И Тацит был прав, хваля мать Агриколы за то, что она сдерживала сына в его слишком бурном стремлении к учению.

Это благо, если его должным образом рассмотреть, имеет в себе, как и другие человеческие блага, немало суетности и слабости, свойственных и естественных ему самому, и стоит очень дорого. Его приобретение гораздо опаснее, чем приобретение любой другой пищи или питья; ибо, что касается других вещей, то, что мы купили, мы несем домой в каком-нибудь сосуде и там имеем полный досуг рассмотреть свою покупку, сколько мы съедим или выпьем ее и когда: но науки мы можем с самого начала поместить не в иной сосуд, кроме души; мы проглатываем их при покупке и возвращаемся с рынка либо уже зараженными, либо исправленными: есть такие, которые лишь обременяют и перегружают желудок, вместо того чтобы питать; и, более того, есть такие, которые под видом исцеления отравляют нас. Мне было приятно видеть в тех местах, где я бывал, как люди в своем благочестии дают обет невежества, так же как целомудрия, бедности и покаяния: это также есть оскопление наших неуемных аппетитов, чтобы притупить эту алчность, которая подстегивает нас к изучению книг, и лишить душу этого сладострастного самодовольства, которое щекочет нас мнением о знании: и это значит полностью исполнить обет бедности, добавив к нему обет ума. Нам нужно мало учения, чтобы жить в свое удовольствие; и Сократ учит нас, что это есть в нас, и как это найти, и как этим пользоваться: вся наша достаточность, которая превышает естественную, почти излишня и суетна: будет хорошо, если она не обременяет и не стесняет нас больше, чем приносит пользу:

«Paucis opus est literis ad mentem bonam»:

«Мало нужно грамоты для здравого ума». — Сенека, «Письма», 106.

это лихорадочный избыток ума; бурный и беспокойный инструмент. Только призовите себя к порядку, и вы найдете в себе естественные доводы против смерти, истинные и наиболее подходящие, чтобы служить вам во время нужды: именно они заставляют крестьянина и целые народы умирать с такой же твердостью, как философа.

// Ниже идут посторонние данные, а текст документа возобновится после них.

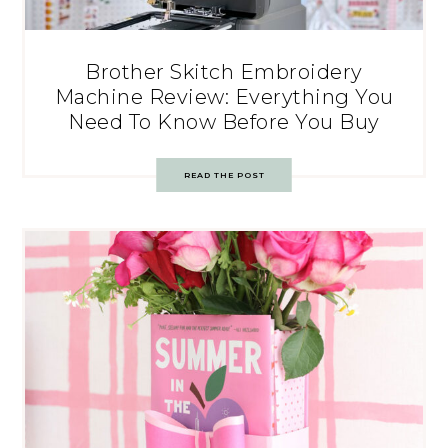
Brother Skitch Embroidery
Machine Review: Everything You
Need To Know Before You Buy
READ THE POST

Умер ли бы я менее весело, если бы не прочитал «Тускуланские беседы» Цицерона? Полагаю, нет; и когда я нахожу себя в лучшем состоянии, я замечаю, что мой язык действительно обогащен ими, но мужество мало или вовсе не возвышено; оно именно такое, каким природа создала его вначале, и защищается против конфликта лишь естественным и обычным путем. Книги служили мне не столько для наставления, сколько для упражнения. Что, если знание, пытаясь вооружить нас новыми защитами против естественных неудобств, больше запечатлело в наших фантазиях их вес и значимость, чем ее доводы и тонкости — защитить нас от них? Это действительно тонкости, которыми она часто пугает нас без всякой пользы. Только посмотрите, сколько слабых и легкомысленных, а если присмотреться, то и бестелесных аргументов самые близкие и мудрые авторы разбрасывают вокруг одного хорошего: это лишь словесные уловки и софизмы, чтобы развлечь и одурачить нас: но поскольку это может принести некоторую пользу, я не буду разбирать их дальше; многие из такого рода разбросаны тут и там по этой книге, либо заимствованные, либо путем подражания. Поэтому следует немного остерегаться называть силой то, что является лишь ловким приемом письма, и твердым то, что является лишь острым, или хорошим то, что является лишь изящным:

«Quae magis gustata quam potata, delectant»,

«Которые больше радуют, когда их пробуешь, чем когда пьешь». — Цицерон, «Тускуланские беседы», V, 5.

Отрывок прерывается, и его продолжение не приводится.